Edward LeMaire

National judge

Edward ("Eddie") LeMaire, 36, was an accomplished figure skater, speedskater and roller skater. His parents, Francois and Maud LeMaire, were skating vaudevillians. LeMaire and his younger sister, Patty, performed alongside them in ice skating shows in a variety of venues nationwide. LeMaire began speed skating at age 4 and won more than two dozen racing medals. When his parents settled in New York, he joined the Skating Club of New York and trained with Willie Boeckl. He won the U.S. junior pairs title with Dorothy Goos in 1942 and won the U.S. junior men's title the following year.

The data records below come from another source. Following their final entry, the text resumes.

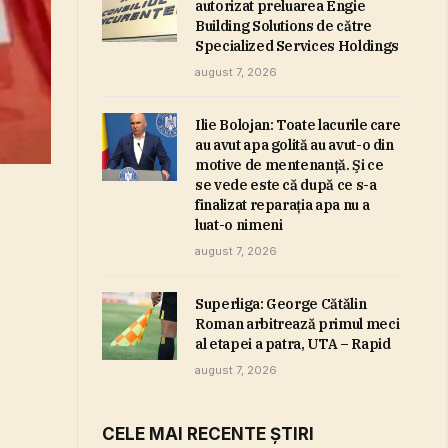
autorizat preluarea Engie
Building Solutions de către
Specialized Services Holdings
august 7, 2026
Ilie Bolojan: Toate lacurile care
au avut apa golită au avut-o din
motive de mentenanţă. Şi ce
se vede este că după ce s-a
finalizat reparaţia apa nu a
luat-o nimeni
august 7, 2026
Superliga: George Cătălin
Roman arbitrează primul meci
al etapei a patra, UTA – Rapid
august 7, 2026
CELE MAI RECENTE ȘTIRI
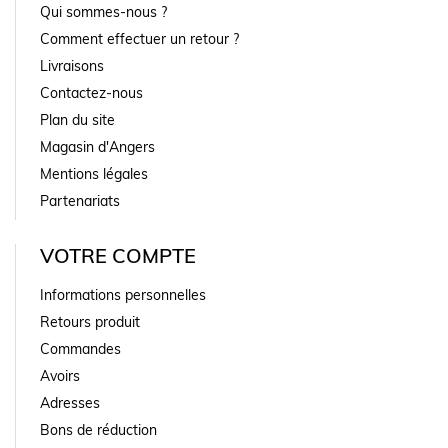
Qui sommes-nous ?
Comment effectuer un retour ?
Livraisons
Contactez-nous
Plan du site
Magasin d'Angers
Mentions légales
Partenariats
VOTRE COMPTE
Informations personnelles
Retours produit
Commandes
Avoirs
Adresses
Bons de réduction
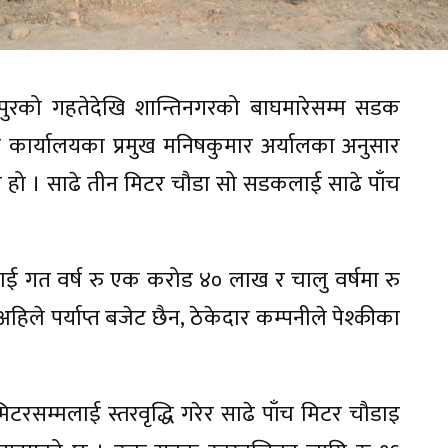
ीपुरको गहतेदेखि शान्तिनगरको बाघमारेसम्म सडक
 कार्यालयका प्रमुख मनिषकुमार अर्यालका अनुसार
 हो । साढे तीन मिटर चौडा सो सडकलाई साढे पाँच
ाई गत वर्ष रु एक करोड ४० लाख र चालु वर्षमा रु
ले पर्याप्त बजेट छैन, ठेकेदार कम्पनीले पेश्कीका
्मलाई स्तरवृद्धि गरेर साढे पाँच मिटर चौडाइ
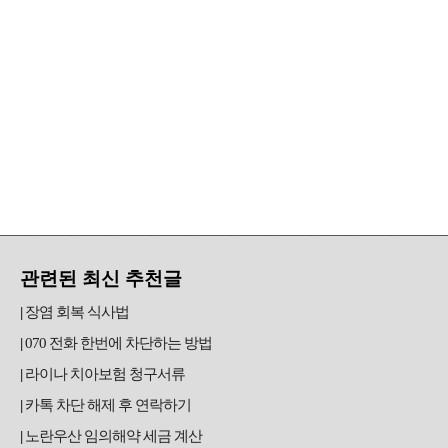
관련된 최신 추천글
장염 회복 식사법
070 전화 한번에 차단하는 방법
라이나 치아보험 청구서류
카톡 차단 해제 후 연락하기
노란우산 임의해약 세금 계산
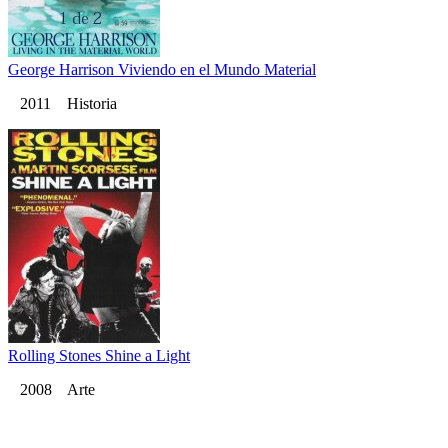
George Harrison Viviendo en el Mundo Material
2011 Historia
Rolling Stones Shine a Light
2008 Arte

He also entered a national roller skating competition on a dare and won the senior men's event. LeMaire's service in World War II as a Navy flight instructor ended his skating career. He married Muriel Gerli, a Skating Club of New York member, after the war and graduated from the Mackay School of Mines at the University of Nevada in Reno. They raised three children--Richard (b. 1947), Dorinda (b. 1950) and Diana (b. 1951)--in Rye, N.Y. When LeMaire worked as a stockbroker on Wall Street, he began judging along the Eastern seaboard. By 1960, he was a national judge. At the suggestion of U.S. Figure Skating, Eddie went to the 1961 World Championships as a prelude to his nomination as a World judge.